Problem to solve -> Reproduce every entry that follows word for word, but omit the images.

Provided records ->

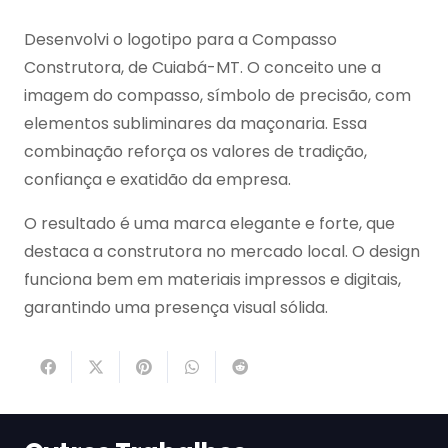
Desenvolvi o logotipo para a Compasso
Construtora, de Cuiabá-MT. O conceito une a
imagem do compasso, símbolo de precisão, com
elementos subliminares da maçonaria. Essa
combinação reforça os valores de tradição,
confiança e exatidão da empresa.
O resultado é uma marca elegante e forte, que
destaca a construtora no mercado local. O design
funciona bem em materiais impressos e digitais,
garantindo uma presença visual sólida.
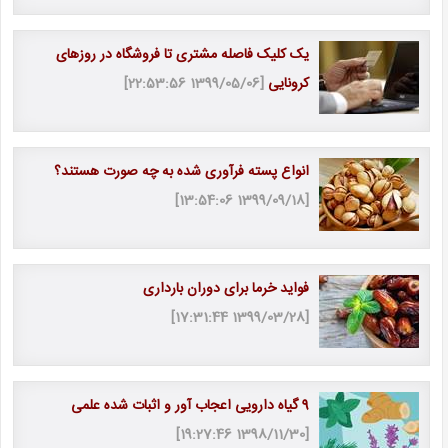
یک کلیک فاصله مشتری تا فروشگاه در روزهای
کرونایی
[1399/05/06 22:53:56]
انواع پسته فرآوری ‌شده به چه صورت هستند؟
[1399/09/18 13:54:06]
فواید خرما برای دوران بارداری
[1399/03/28 17:31:44]
9 گیاه دارویی اعجاب آور و اثبات شده علمی
[1398/11/30 19:27:46]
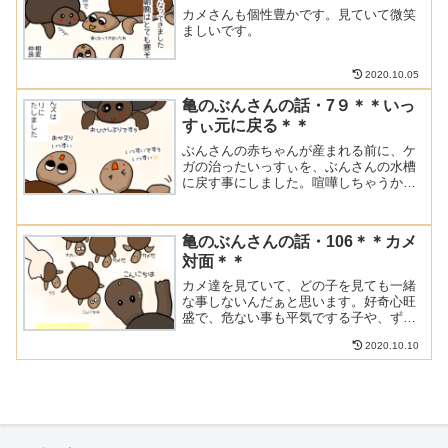
カメさんも個性豊かです。見ていて微笑
ましいです。
2020.10.05
亀のぶんさんの話・7９＊＊いっ
すぃ元に戻る＊＊
ぶんさんの赤ちゃんが産まれる前に、ケ
ガの治ったいっすぃを、ぶんさんの水槽
に戻す事にしました。喧嘩しちゃうか
な？と心配してしまいましたが、大丈夫
だったので安心しました。カメは心優し
いです。
亀のぶんさんの話・106＊＊カメ
対面＊＊
カメ達を見ていて、どの子を見ても一緒
な事しないんだぁと思います。好奇心旺
盛で、危ない事も平気でする子や、ずっ
と怖がっている子、興味がアチコチにあ
2020.10.10
る子など、本当に様々です。どれが正解
か？なんてわかりませんが、私の家族で
ある以上はしっかり見守っ...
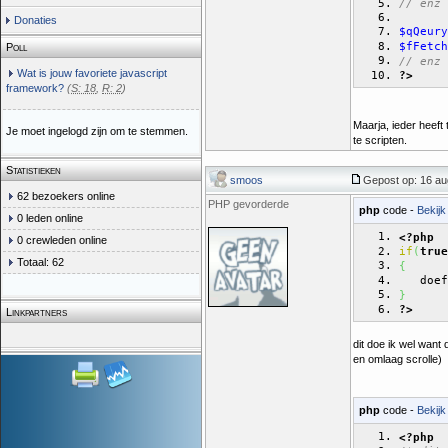
// enz
Donaties
$qQeury
$fFetch
Poll
// enz
Wat is jouw favoriete javascript
?>
framework?
(
S: 18
,
R: 2
)
Maarja, ieder heeft t
Je moet ingelogd zijn om te stemmen.
te scripten.
Statistieken
smoos
Gepost op: 16 au
62 bezoekers online
PHP gevorderde
php
code -
Bekijk
0 leden online
<?php
0 crewleden online
if
(
true
Totaal: 62
{
   doef
}
?>
Linkpartners
dit doe ik wel want
en omlaag scrolle)
php
code -
Bekijk
<?php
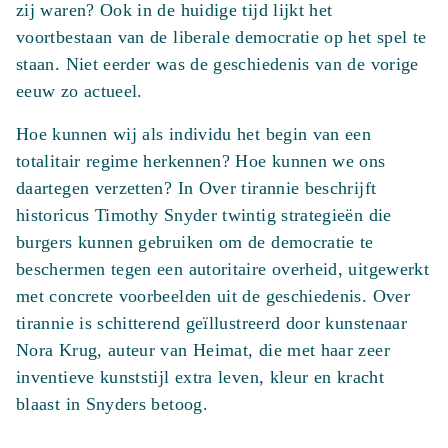
zij waren? Ook in de huidige tijd lijkt het
voortbestaan van de liberale democratie op het spel te
staan. Niet eerder was de geschiedenis van de vorige
eeuw zo actueel.
Hoe kunnen wij als individu het begin van een
totalitair regime herkennen? Hoe kunnen we ons
daartegen verzetten? In Over tirannie beschrijft
historicus Timothy Snyder twintig strategieën die
burgers kunnen gebruiken om de democratie te
beschermen tegen een autoritaire overheid, uitgewerkt
met concrete voorbeelden uit de geschiedenis. Over
tirannie is schitterend geïllustreerd door kunstenaar
Nora Krug, auteur van Heimat, die met haar zeer
inventieve kunststijl extra leven, kleur en kracht
blaast in Snyders betoog.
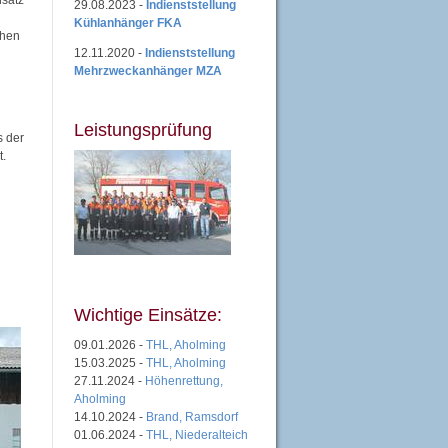
nsatz
29.08.2023 -
Indienststellung
Kühlanhänger FKA
chen
12.11.2020 -
Indienststellung
Mehrzweckanhänger MZA
Leistungsprüfung
s der
t.
Wichtige Einsätze:
09.01.2026 -
THL, Aholming
15.03.2025 -
THL, Aholming
27.11.2024 -
Höhenrettung,
Aholming
14.10.2024 -
Brand, Ramsdorf
01.06.2024 -
THL, Niederalteich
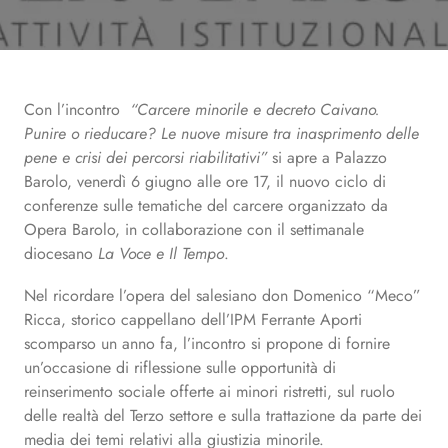
Con l’incontro
“Carcere minorile e decreto Caivano.
Punire o rieducare? Le nuove misure tra inasprimento delle
pene e crisi dei percorsi riabilitativi”
si apre a Palazzo
Barolo, venerdì 6 giugno alle ore 17, il nuovo ciclo di
conferenze sulle tematiche del carcere organizzato da
Opera Barolo, in collaborazione con il settimanale
diocesano
La Voce e Il Tempo
.
Nel ricordare l’opera del salesiano don Domenico “Meco”
Ricca, storico cappellano dell’IPM Ferrante Aporti
scomparso un anno fa, l’incontro si propone di fornire
un’occasione di riflessione sulle opportunità di
reinserimento sociale offerte ai minori ristretti, sul ruolo
delle realtà del Terzo settore e sulla trattazione da parte dei
media dei temi relativi alla giustizia minorile.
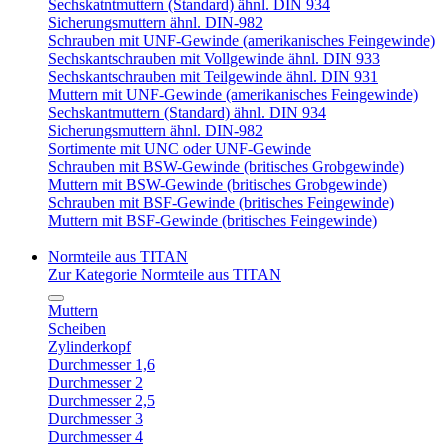
Sechskatntmuttern (Standard) ähnl. DIN 934
Sicherungsmuttern ähnl. DIN-982
Schrauben mit UNF-Gewinde (amerikanisches Feingewinde)
Sechskantschrauben mit Vollgewinde ähnl. DIN 933
Sechskantschrauben mit Teilgewinde ähnl. DIN 931
Muttern mit UNF-Gewinde (amerikanisches Feingewinde)
Sechskantmuttern (Standard) ähnl. DIN 934
Sicherungsmuttern ähnl. DIN-982
Sortimente mit UNC oder UNF-Gewinde
Schrauben mit BSW-Gewinde (britisches Grobgewinde)
Muttern mit BSW-Gewinde (britisches Grobgewinde)
Schrauben mit BSF-Gewinde (britisches Feingewinde)
Muttern mit BSF-Gewinde (britisches Feingewinde)
Normteile aus TITAN
Zur Kategorie Normteile aus TITAN
Muttern
Scheiben
Zylinderkopf
Durchmesser 1,6
Durchmesser 2
Durchmesser 2,5
Durchmesser 3
Durchmesser 4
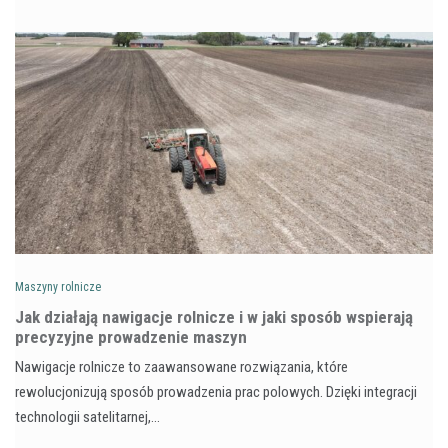
Maszyny rolnicze
Jak działają nawigacje rolnicze i w jaki sposób wspierają
precyzyjne prowadzenie maszyn
Nawigacje rolnicze to zaawansowane rozwiązania, które
rewolucjonizują sposób prowadzenia prac polowych. Dzięki integracji
technologii satelitarnej,…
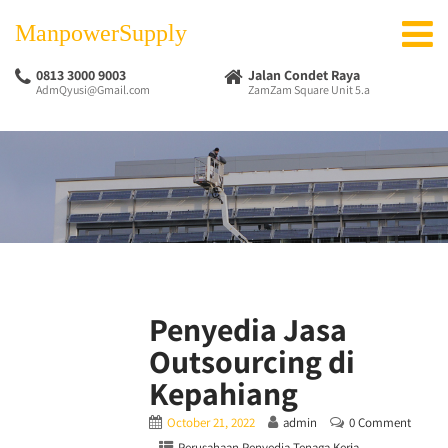
ManpowerSupply
0813 3000 9003
Jalan Condet Raya
AdmQyusi@Gmail.com
ZamZam Square Unit 5.a
Penyedia Jasa
Outsourcing di
Kepahiang
October 21, 2022
admin
0 Comment
Perusahaan Penyedia Tenaga Kerja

Your response ->
Desenvolvi o logotipo para a Compasso
Construtora, de Cuiabá-MT. O conceito une a
imagem do compasso, símbolo de precisão, com
elementos subliminares da maçonaria. Essa
combinação reforça os valores de tradição,
confiança e exatidão da empresa.
O resultado é uma marca elegante e forte, que
destaca a construtora no mercado local. O design
funciona bem em materiais impressos e digitais,
garantindo uma presença visual sólida.
یک کلیک فاصله مشتری تا فروشگاه در روزهای
کرونایی
[1399/05/06 22:53:56]
انواع پسته فرآوری ‌شده به چه صورت هستند؟
[1399/09/18 13:54:06]
فواید خرما برای دوران بارداری
[1399/03/28 17:31:44]
9 گیاه دارویی اعجاب آور و اثبات شده علمی
[1398/11/30 19:27:46]
カメさんも個性豊かです。見ていて微笑
ましいです。
2020.10.05
亀のぶんさんの話・7９＊＊いっ
すぃ元に戻る＊＊
ぶんさんの赤ちゃんが産まれる前に、ケ
ガの治ったいっすぃを、ぶんさんの水槽
に戻す事にしました。喧嘩しちゃうか
な？と心配してしまいましたが、大丈夫
だったので安心しました。カメは心優し
いです。
亀のぶんさんの話・106＊＊カメ
対面＊＊
カメ達を見ていて、どの子を見ても一緒
な事しないんだぁと思います。好奇心旺
盛で、危ない事も平気でする子や、ずっ
と怖がっている子、興味がアチコチにあ
2020.10.10
る子など、本当に様々です。どれが正解
か？なんてわかりませんが、私の家族で
ある以上はしっかり見守っ...
// enz
Donaties
$qQeury
$fFetch
Poll
// enz
Wat is jouw favoriete javascript
?>
framework?
(
S: 18
,
R: 2
)
Maarja, ieder heeft t
Je moet ingelogd zijn om te stemmen.
te scripten.
Statistieken
smoos
Gepost op: 16 au
62 bezoekers online
PHP gevorderde
php
code -
Bekijk
0 leden online
<?php
0 crewleden online
if
(
true
Totaal: 62
{
   doef
}
?>
Linkpartners
dit doe ik wel want
en omlaag scrolle)
php
code -
Bekijk
<?php
zij waren? Ook in de huidige tijd lijkt het
voortbestaan van de liberale democratie op het spel te
staan. Niet eerder was de geschiedenis van de vorige
eeuw zo actueel.
Hoe kunnen wij als individu het begin van een
totalitair regime herkennen? Hoe kunnen we ons
daartegen verzetten? In Over tirannie beschrijft
historicus Timothy Snyder twintig strategieën die
burgers kunnen gebruiken om de democratie te
beschermen tegen een autoritaire overheid, uitgewerkt
met concrete voorbeelden uit de geschiedenis. Over
tirannie is schitterend geïllustreerd door kunstenaar
Nora Krug, auteur van Heimat, die met haar zeer
inventieve kunststijl extra leven, kleur en kracht
blaast in Snyders betoog.
nsatz
29.08.2023 -
Indienststellung
Kühlanhänger FKA
chen
12.11.2020 -
Indienststellung
Mehrzweckanhänger MZA
Leistungsprüfung
s der
t.
Wichtige Einsätze:
09.01.2026 -
THL, Aholming
15.03.2025 -
THL, Aholming
27.11.2024 -
Höhenrettung,
Aholming
14.10.2024 -
Brand, Ramsdorf
01.06.2024 -
THL, Niederalteich
Con l’incontro
“Carcere minorile e decreto Caivano.
Punire o rieducare? Le nuove misure tra inasprimento delle
pene e crisi dei percorsi riabilitativi”
si apre a Palazzo
Barolo, venerdì 6 giugno alle ore 17, il nuovo ciclo di
conferenze sulle tematiche del carcere organizzato da
Opera Barolo, in collaborazione con il settimanale
diocesano
La Voce e Il Tempo
.
Nel ricordare l’opera del salesiano don Domenico “Meco”
Ricca, storico cappellano dell’IPM Ferrante Aporti
scomparso un anno fa, l’incontro si propone di fornire
un’occasione di riflessione sulle opportunità di
reinserimento sociale offerte ai minori ristretti, sul ruolo
delle realtà del Terzo settore e sulla trattazione da parte dei
media dei temi relativi alla giustizia minorile.
Sechskatntmuttern (Standard) ähnl. DIN 934
Sicherungsmuttern ähnl. DIN-982
Schrauben mit UNF-Gewinde (amerikanisches Feingewinde)
Sechskantschrauben mit Vollgewinde ähnl. DIN 933
Sechskantschrauben mit Teilgewinde ähnl. DIN 931
Muttern mit UNF-Gewinde (amerikanisches Feingewinde)
Sechskantmuttern (Standard) ähnl. DIN 934
Sicherungsmuttern ähnl. DIN-982
Sortimente mit UNC oder UNF-Gewinde
Schrauben mit BSW-Gewinde (britisches Grobgewinde)
Muttern mit BSW-Gewinde (britisches Grobgewinde)
Schrauben mit BSF-Gewinde (britisches Feingewinde)
Muttern mit BSF-Gewinde (britisches Feingewinde)
Normteile aus TITAN
Zur Kategorie Normteile aus TITAN
Muttern
Scheiben
Zylinderkopf
Durchmesser 1,6
Durchmesser 2
Durchmesser 2,5
Durchmesser 3
Durchmesser 4
Maszyny rolnicze
Jak działają nawigacje rolnicze i w jaki sposób wspierają
precyzyjne prowadzenie maszyn
Nawigacje rolnicze to zaawansowane rozwiązania, które
rewolucjonizują sposób prowadzenia prac polowych. Dzięki integracji
technologii satelitarnej,…
ManpowerSupply
0813 3000 9003
Jalan Condet Raya
AdmQyusi@Gmail.com
ZamZam Square Unit 5.a
Penyedia Jasa
Outsourcing di
Kepahiang
October 21, 2022
admin
0 Comment
Perusahaan Penyedia Tenaga Kerja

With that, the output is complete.